In the machine learning context various improvement methods, in terms of the precision and accuracy of an
estimator, exist. The rst two improvement methods introduced in this study are bootstrapped based. Bagging
is an acronym for bootstrap aggregating and was introduced by Breiman (1996a) from a machine learning
viewpoint and by Swanepoel (1988, 1990) in a functional context. Bagging is primarily a variance reduction
tool, i.e. bagging is implemented to reduce the variance of an estimator and in this way improve the precision of
the estimation process. Bagging is performed by drawing repetitive bootstrap samples from the original sample
and generating multiple versions of an estimator. These replicates of the estimator are then used to obtain an
aggregated estimator.

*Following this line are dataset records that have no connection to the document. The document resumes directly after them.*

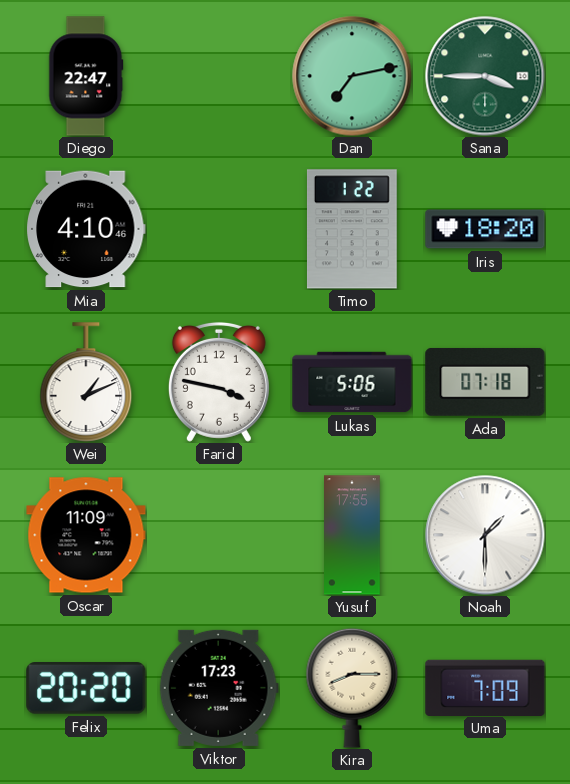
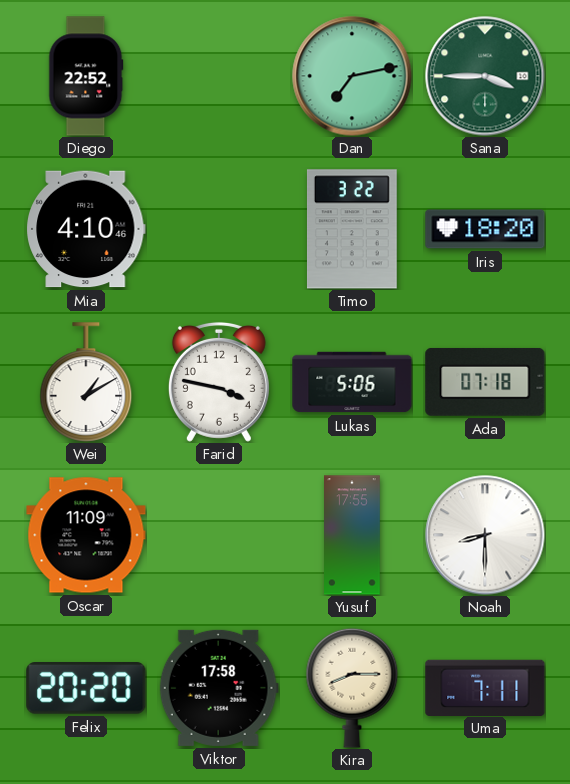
Diego: 22:47 -> 22:52
Timo: 1:22 -> 3:22
Wei: 1:11 -> 1:10
Noah: 1:30 -> 8:30
Viktor: 17:23 -> 17:58
Uma: 7:09 -> 7:11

Bragging stands for bootstrap robust aggregating. A robust estimator is obtained by
using the sample median over the B bootstrap estimates instead of the sample mean as in bagging.
The third improvement method aims to reduce the bias component of the estimator and is referred to as boosting.
Boosting is a general method for improving the accuracy of any given learning algorithm. The method starts
of with a sensible estimator and improves iteratively, based on its performance on a training dataset.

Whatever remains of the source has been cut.